You can be notably bright, but if you’re the time and place you’re born has everything to do with it. “The social setting has to be right,” Hunt says. “If you went deep into the Amazon and, lo and behold, found someone who had developed the wheel all on his own, would he be a genius? He was in the wrong society.”
If you trace geniuses back through the eras, you see a vivid cast of characters that were in contact and growing alongside, or just after, one another – and the ideas they were developing were in demand in each society. The Greeks, for instance, had an array of philosophers that are still relevant today, and intellectual thought was encouraged and supported.
Edinburgh in the late 17th and 18th century was populated with thinkers like Locke, Hume and Rousseau, who gathered together with colleagues and traded ideas. In the 18th and 19th century, composers like Mozart and Beethoven emerged to great acclaim from expectant audiences.

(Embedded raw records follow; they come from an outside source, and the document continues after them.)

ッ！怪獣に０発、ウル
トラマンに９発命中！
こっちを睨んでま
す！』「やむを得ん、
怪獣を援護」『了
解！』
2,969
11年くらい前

The historical venue was as important for major contributors’ work as their raw intelligence. “Having a society that valued and supported their ideas, giving them stable employment, made all the difference – having a core group to exchange ideas,” Hunt says. “The other advantage is that they were often first. The second to prove the Pythagorean Theorem won’t be considered that great a guy.”
To sum up, being smart isn’t everything. “I think most Americans vastly overrate personal quality,” Hunt says. “Most geniuses succeeded because everything fell just right.”

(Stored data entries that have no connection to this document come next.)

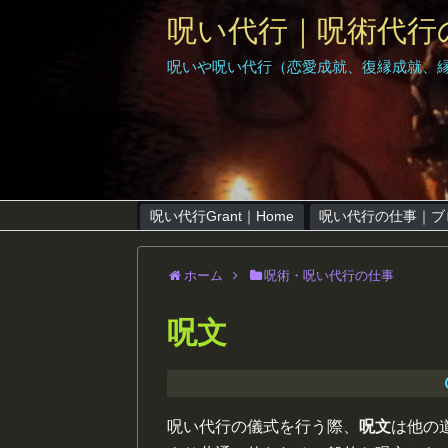
呪い代行｜呪術代行
呪いや呪い代行（恋愛成就、復縁成就、
呪い代行Grant｜Home
呪い代行の仕事｜ブ
ホーム
呪術・呪い代行の仕事
呪文
呪い代行の儀式を行う際、
呪文
は他の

So what about Harold Ekeh, the Long Island high-school student who was accepted to all eight Ivies? Does he have a swimming chance?
Smarts, support, tenacity and luck might be the winningest predictive combination, but ultimately, genius is a developing mystery. “Brain power gets you in the race, but that’s all it gets you,” says Hunt. “We can measure the function, how fast they learn, individual differences in how the brain performs — but our ability to predict genius is really beyond anybody’s guess. Part of it is inspiration, part of it is perspiration.”